=== Material for this task ===

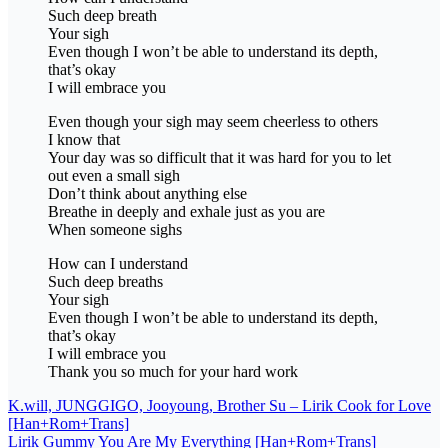
Such deep breath
Your sigh
Even though I won’t be able to understand its depth,
that’s okay
I will embrace you
Even though your sigh may seem cheerless to others
I know that
Your day was so difficult that it was hard for you to let
out even a small sigh
Don’t think about anything else
Breathe in deeply and exhale just as you are
When someone sighs
How can I understand
Such deep breaths
Your sigh
Even though I won’t be able to understand its depth,
that’s okay
I will embrace you
Thank you so much for your hard work
Post
K.will, JUNGGIGO, Jooyoung, Brother Su – Lirik Cook for Love
[Han+Rom+Trans]
navigation
Lirik Gummy You Are My Everything [Han+Rom+Trans]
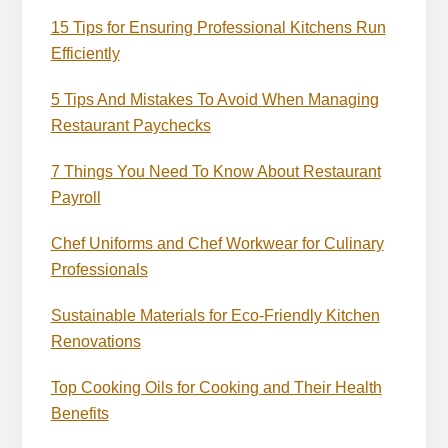
15 Tips for Ensuring Professional Kitchens Run
Efficiently
5 Tips And Mistakes To Avoid When Managing
Restaurant Paychecks
7 Things You Need To Know About Restaurant
Payroll
Chef Uniforms and Chef Workwear for Culinary
Professionals
Sustainable Materials for Eco-Friendly Kitchen
Renovations
Top Cooking Oils for Cooking and Their Health
Benefits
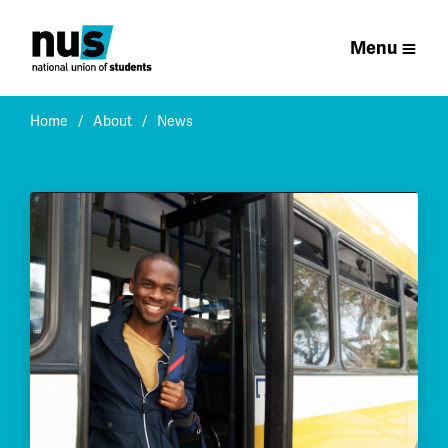
Menu
Home
About
News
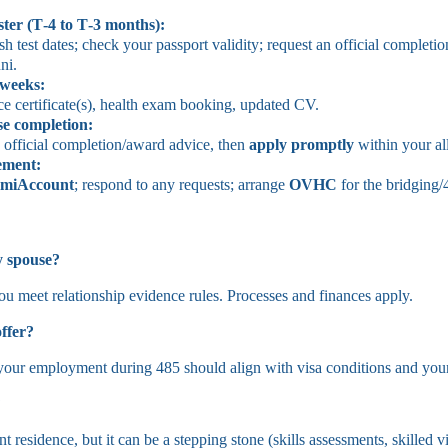
ster (T‑4 to T‑3 months):
 test dates; check your passport validity; request an official completion
ni.
 weeks:
ce certificate(s), health exam booking, updated CV.
se completion:
e official completion/award advice, then
apply promptly
within your a
ement
:
miAccount
; respond to any requests; arrange
OVHC
for the bridging/
y spouse?
ou meet relationship evidence rules. Processes and finances apply.
ffer?
 your employment during 485 should align with visa conditions and your
?
t residence, but it can be a stepping stone (skills assessments, skilled 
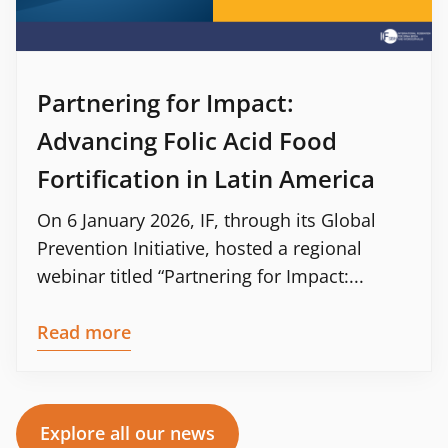
Partnering for Impact:
Advancing Folic Acid Food
Fortification in Latin America
On 6 January 2026, IF, through its Global
Prevention Initiative, hosted a regional
webinar titled “Partnering for Impact:...
Read more
Explore all our news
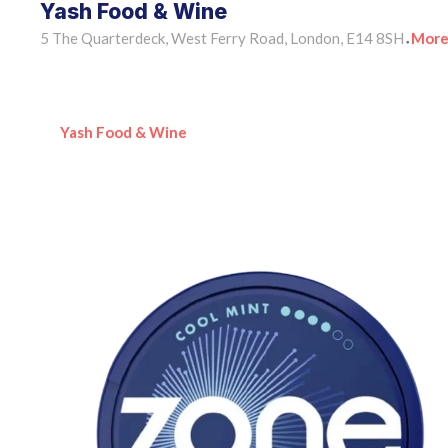
Yash Food & Wine
5 The Quarterdeck, West Ferry Road, London, E14 8SH
More
•
Yash Food & Wine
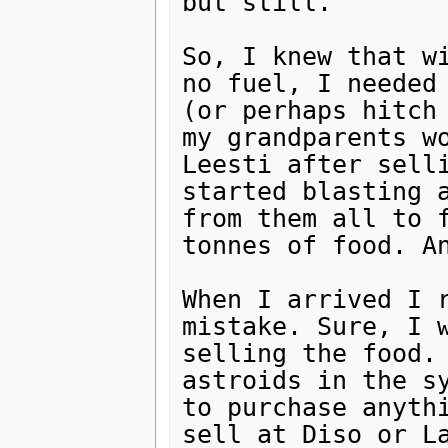
but still.

So, I knew that wi
no fuel, I needed 
(or perhaps hitch 
my grandparents wo
Leesti after selli
started blasting a
from them all to f
tonnes of food. An
When I arrived I r
mistake. Sure, I w
selling the food. 
astroids in the sy
to purchase anythi
sell at Diso or La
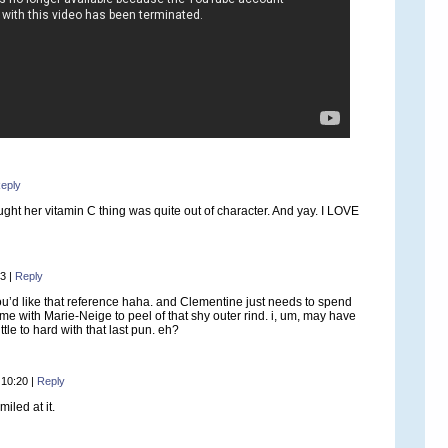
eply
ught her vitamin C thing was quite out of character. And yay. I LOVE
53
|
Reply
u’d like that reference haha. and Clementine just needs to spend
ime with Marie-Neige to peel of that shy outer rind. i, um, may have
ittle to hard with that last pun. eh?
 10:20
|
Reply
miled at it.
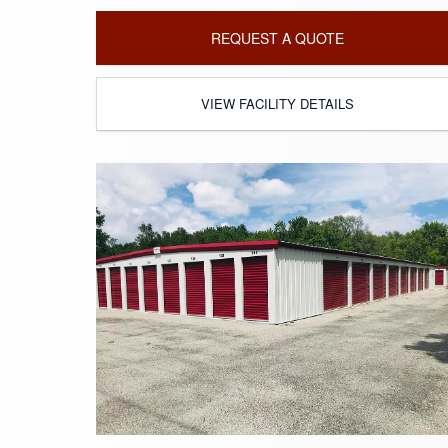
REQUEST A QUOTE
VIEW FACILITY DETAILS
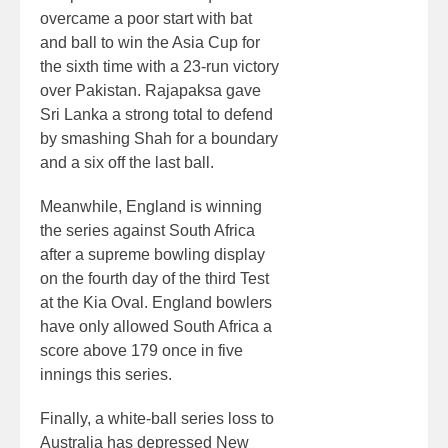
overcame a poor start with bat
and ball to win the Asia Cup for
the sixth time with a 23-run victory
over Pakistan. Rajapaksa gave
Sri Lanka a strong total to defend
by smashing Shah for a boundary
and a six off the last ball.
Meanwhile, England is winning
the series against South Africa
after a supreme bowling display
on the fourth day of the third Test
at the Kia Oval. England bowlers
have only allowed South Africa a
score above 179 once in five
innings this series.
Finally, a white-ball series loss to
Australia has depressed New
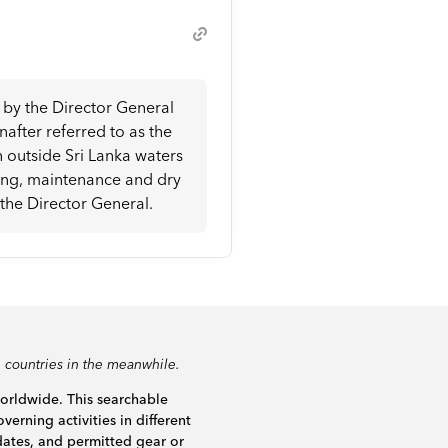
d by the Director General
after referred to as the
n outside Sri Lanka waters
ying, maintenance and dry
 the Director General.
 countries in the meanwhile.
worldwide. This searchable
verning activities in different
dates, and permitted gear or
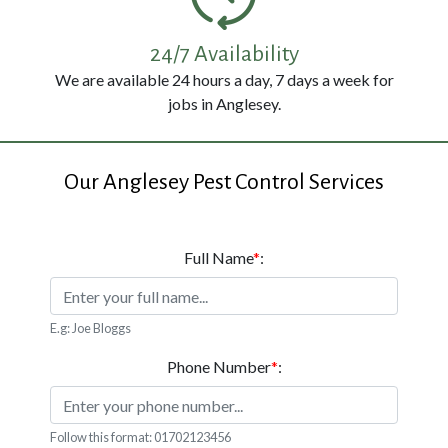
114
3326
24/7 Availability
We are available 24 hours a day, 7 days a week for
jobs in Anglesey.
Our Anglesey Pest Control Services
Full Name
*
:
E.g: Joe Bloggs
Phone Number
*
:
Follow this format: 01702123456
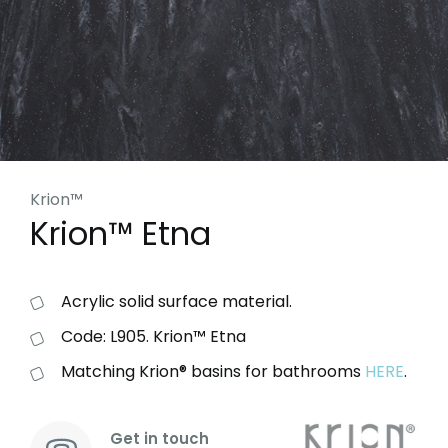
Krion™
Krion™ Etna
Acrylic solid surface material.
Code: L905. Krion™ Etna
Matching Krion® basins for bathrooms
HERE
.
Get in touch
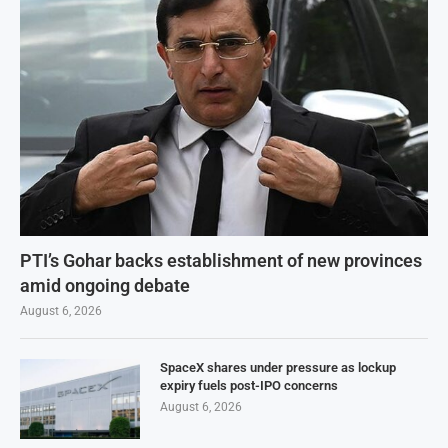
PTI’s Gohar backs establishment of new provinces
amid ongoing debate
August 6, 2026
SpaceX shares under pressure as lockup
expiry fuels post-IPO concerns
August 6, 2026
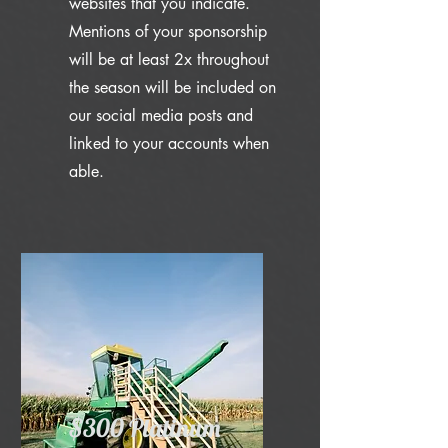
websites that you indicate.
Mentions of your sponsorship
will be at least 2x throughout
the season will be included on
our social media posts and
linked to your accounts when
able.
$300 Platinum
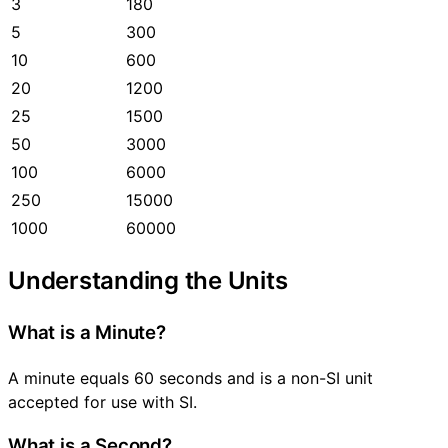
3
180
5
300
10
600
20
1200
25
1500
50
3000
100
6000
250
15000
1000
60000
Understanding the Units
What is a Minute?
A minute equals 60 seconds and is a non-SI unit
accepted for use with SI.
What is a Second?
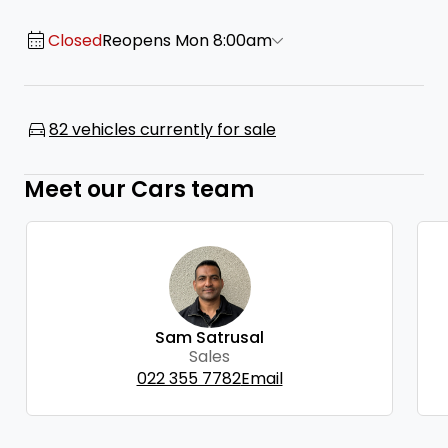
Closed
Reopens Mon 8:00am
82 vehicles currently for sale
Meet our Cars team
Sam Satrusal
Sales
022 355 7782
Email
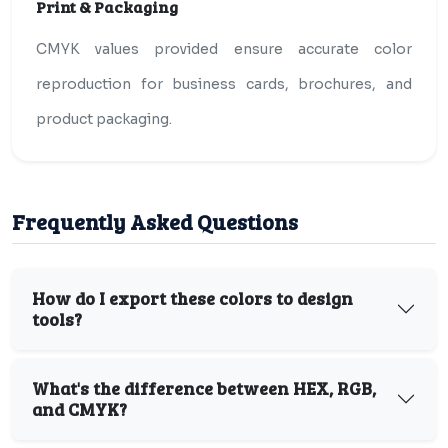
Print & Packaging
CMYK values provided ensure accurate color
reproduction for business cards, brochures, and
product packaging.
Frequently Asked Questions
How do I export these colors to design
tools?
What's the difference between HEX, RGB,
and CMYK?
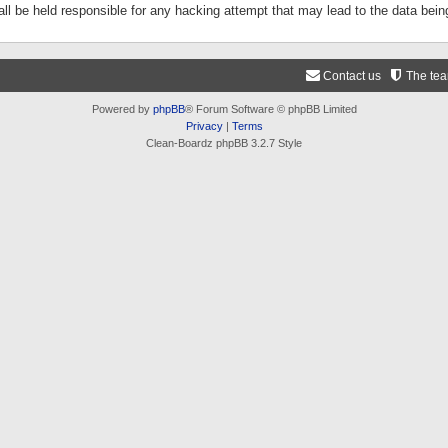
ll be held responsible for any hacking attempt that may lead to the data be
Contact us
The te
Powered by
phpBB
® Forum Software © phpBB Limited
Privacy
|
Terms
Clean-Boardz phpBB 3.2.7 Style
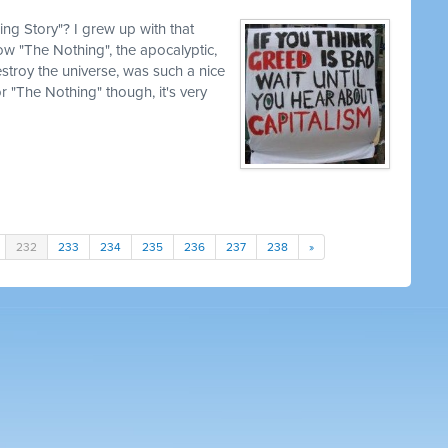
g Story"? I grew up with that
how "The Nothing", the apocalyptic,
estroy the universe, was such a nice
for "The Nothing" though, it's very
232
233
234
235
236
237
238
»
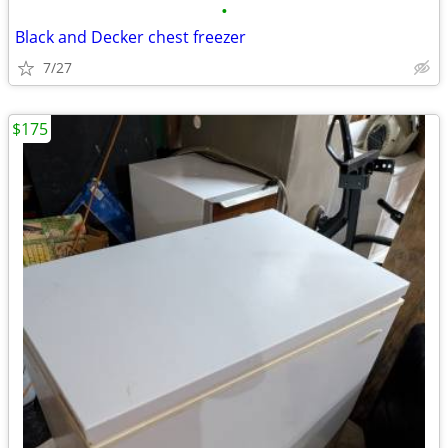
•
Black and Decker chest freezer
7/27
$175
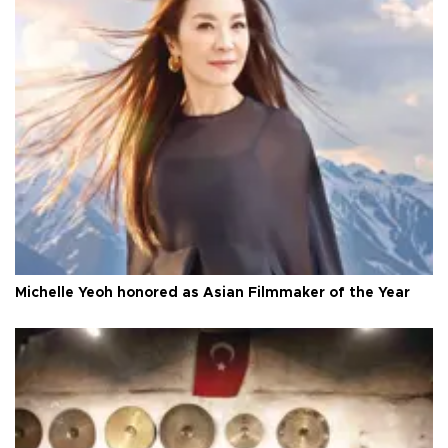
Michelle Yeoh honored as Asian Filmmaker of the Year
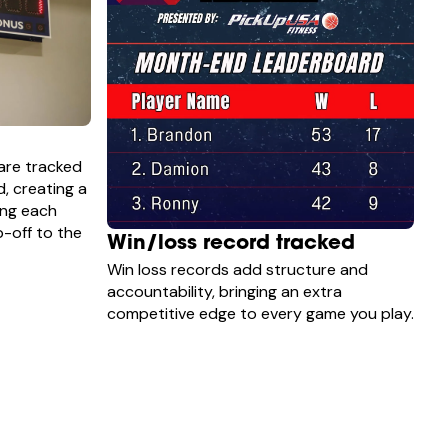
are tracked
d, creating a
ing each
-off to the
Win/loss record tracked
Win loss records add structure and
accountability, bringing an extra
competitive edge to every game you play.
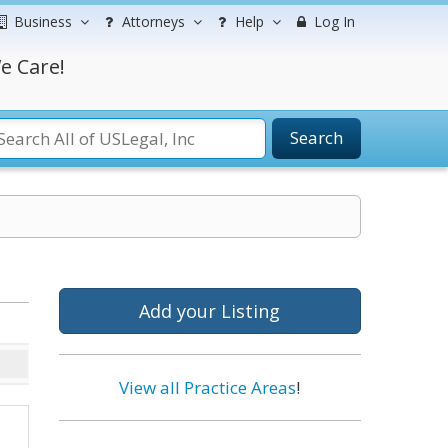
Business
Attorneys
Help
Log In
e Care!
Search
Add your Listing
View all Practice Areas
!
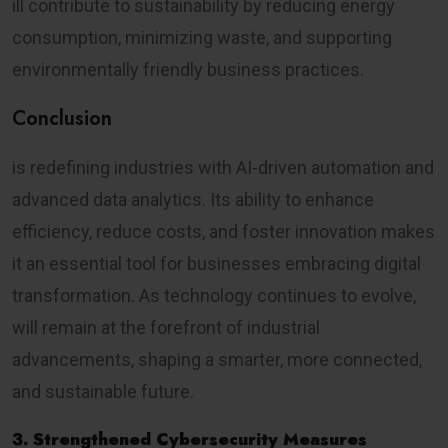
ill contribute to sustainability by reducing energy
consumption, minimizing waste, and supporting
environmentally friendly business practices.
Conclusion
is redefining industries with AI-driven automation and
advanced data analytics. Its ability to enhance
efficiency, reduce costs, and foster innovation makes
it an essential tool for businesses embracing digital
transformation. As technology continues to evolve,
will remain at the forefront of industrial
advancements, shaping a smarter, more connected,
and sustainable future.
3. Strengthened Cybersecurity Measures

===

**What is required**
Print, exactly and with no pictures, the lines of the listing above starting at the one that has "mistake. Sure, I w" and ending at the one that has "our social media posts and", both included.

**Response area**
mistake. Sure, I w
selling the food. 
astroids in the sy
to purchase anythi
sell at Diso or La
eply
ught her vitamin C thing was quite out of character. And yay. I LOVE
53
|
Reply
u’d like that reference haha. and Clementine just needs to spend
ime with Marie-Neige to peel of that shy outer rind. i, um, may have
ittle to hard with that last pun. eh?
 10:20
|
Reply
miled at it.
REQUEST A QUOTE
VIEW FACILITY DETAILS
overcame a poor start with bat
and ball to win the Asia Cup for
the sixth time with a 23-run victory
over Pakistan. Rajapaksa gave
Sri Lanka a strong total to defend
by smashing Shah for a boundary
and a six off the last ball.
Meanwhile, England is winning
the series against South Africa
after a supreme bowling display
on the fourth day of the third Test
at the Kia Oval. England bowlers
have only allowed South Africa a
score above 179 once in five
innings this series.
Finally, a white-ball series loss to
Australia has depressed New
d by the Director General
after referred to as the
n outside Sri Lanka waters
ying, maintenance and dry
 the Director General.
 countries in the meanwhile.
worldwide. This searchable
verning activities in different
dates, and permitted gear or
114
3326
24/7 Availability
We are available 24 hours a day, 7 days a week for
jobs in Anglesey.
Our Anglesey Pest Control Services
Full Name
*
:
E.g: Joe Bloggs
Phone Number
*
:
Follow this format: 01702123456
Krion™
Krion™ Etna
Acrylic solid surface material.
Code: L905. Krion™ Etna
Matching Krion® basins for bathrooms
HERE
.
Get in touch
PTI’s Gohar backs establishment of new provinces
amid ongoing debate
August 6, 2026
SpaceX shares under pressure as lockup
expiry fuels post-IPO concerns
August 6, 2026
websites that you indicate.
Mentions of your sponsorship
will be at least 2x throughout
the season will be included on
our social media posts and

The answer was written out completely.